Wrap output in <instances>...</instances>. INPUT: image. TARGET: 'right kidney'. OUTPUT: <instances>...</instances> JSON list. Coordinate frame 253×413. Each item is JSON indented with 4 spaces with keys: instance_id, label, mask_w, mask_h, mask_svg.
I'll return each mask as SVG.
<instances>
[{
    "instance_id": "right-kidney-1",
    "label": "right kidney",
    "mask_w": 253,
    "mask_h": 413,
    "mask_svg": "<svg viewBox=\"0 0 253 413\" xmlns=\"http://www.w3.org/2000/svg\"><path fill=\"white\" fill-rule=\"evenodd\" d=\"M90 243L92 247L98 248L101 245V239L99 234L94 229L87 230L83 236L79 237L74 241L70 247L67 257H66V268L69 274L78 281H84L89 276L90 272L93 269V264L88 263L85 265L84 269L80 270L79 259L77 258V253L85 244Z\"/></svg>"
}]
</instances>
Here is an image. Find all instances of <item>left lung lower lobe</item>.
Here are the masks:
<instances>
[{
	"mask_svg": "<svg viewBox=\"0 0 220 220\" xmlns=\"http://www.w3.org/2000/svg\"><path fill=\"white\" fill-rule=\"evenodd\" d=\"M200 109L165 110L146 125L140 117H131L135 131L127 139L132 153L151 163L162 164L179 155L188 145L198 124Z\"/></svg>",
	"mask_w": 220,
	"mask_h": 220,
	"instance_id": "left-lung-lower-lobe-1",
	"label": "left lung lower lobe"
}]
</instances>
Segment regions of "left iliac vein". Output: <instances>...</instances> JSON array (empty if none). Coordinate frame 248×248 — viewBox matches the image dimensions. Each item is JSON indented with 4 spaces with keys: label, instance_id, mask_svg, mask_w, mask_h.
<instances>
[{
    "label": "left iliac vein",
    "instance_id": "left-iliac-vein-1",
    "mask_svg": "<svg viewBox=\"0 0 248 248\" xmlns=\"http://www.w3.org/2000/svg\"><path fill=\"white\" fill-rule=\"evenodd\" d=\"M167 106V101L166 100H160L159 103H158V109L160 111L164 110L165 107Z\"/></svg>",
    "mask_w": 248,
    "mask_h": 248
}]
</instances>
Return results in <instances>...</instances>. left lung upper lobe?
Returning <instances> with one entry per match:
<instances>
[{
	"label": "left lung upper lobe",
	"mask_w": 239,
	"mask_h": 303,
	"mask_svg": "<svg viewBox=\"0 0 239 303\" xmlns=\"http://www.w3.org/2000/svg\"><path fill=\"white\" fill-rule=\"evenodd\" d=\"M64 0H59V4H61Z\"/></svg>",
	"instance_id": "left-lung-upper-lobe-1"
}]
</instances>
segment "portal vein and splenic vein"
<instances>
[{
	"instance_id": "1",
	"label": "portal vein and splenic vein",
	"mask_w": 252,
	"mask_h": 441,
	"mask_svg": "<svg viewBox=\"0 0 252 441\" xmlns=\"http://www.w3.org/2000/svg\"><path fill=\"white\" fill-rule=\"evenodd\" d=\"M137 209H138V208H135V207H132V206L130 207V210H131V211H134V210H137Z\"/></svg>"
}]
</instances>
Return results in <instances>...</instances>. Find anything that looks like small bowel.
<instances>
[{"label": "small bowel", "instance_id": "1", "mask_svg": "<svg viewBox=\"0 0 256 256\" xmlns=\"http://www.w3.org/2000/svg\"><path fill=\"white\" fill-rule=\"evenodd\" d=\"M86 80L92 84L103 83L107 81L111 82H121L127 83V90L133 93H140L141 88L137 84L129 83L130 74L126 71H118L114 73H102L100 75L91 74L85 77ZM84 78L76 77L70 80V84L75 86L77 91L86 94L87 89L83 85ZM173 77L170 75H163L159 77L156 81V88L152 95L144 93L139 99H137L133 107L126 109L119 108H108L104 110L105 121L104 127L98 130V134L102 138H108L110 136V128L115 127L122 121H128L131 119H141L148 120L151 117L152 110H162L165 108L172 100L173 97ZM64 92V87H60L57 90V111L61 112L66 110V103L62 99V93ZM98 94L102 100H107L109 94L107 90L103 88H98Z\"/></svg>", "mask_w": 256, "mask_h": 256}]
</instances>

──────

**What the task asks:** Set down the line that contains "Return results in <instances>...</instances>. Find" exactly. Do the same for each later line of the data, through the end, and add nothing.

**Exercise answer:**
Return results in <instances>...</instances>. Find anything that looks like small bowel.
<instances>
[{"label": "small bowel", "instance_id": "1", "mask_svg": "<svg viewBox=\"0 0 256 256\" xmlns=\"http://www.w3.org/2000/svg\"><path fill=\"white\" fill-rule=\"evenodd\" d=\"M86 80L92 84L103 83L107 81L111 82H121L127 83V90L133 93H140L141 88L137 84L129 83L130 74L126 71H118L114 73H102L100 75L91 74L85 77ZM84 78L76 77L70 80V84L75 86L77 91L86 94L87 89L83 85ZM173 77L170 75H163L159 77L156 81V88L152 95L144 93L139 99H137L133 107L126 109L119 108H108L104 110L105 121L104 127L98 130V134L102 138H108L110 136V128L115 127L122 121H128L131 119H141L148 120L151 117L152 110H162L165 108L172 100L173 97ZM64 92V87H60L57 90V111L61 112L66 110V103L62 99V93ZM98 94L102 100H107L109 94L107 90L103 88H98Z\"/></svg>", "mask_w": 256, "mask_h": 256}]
</instances>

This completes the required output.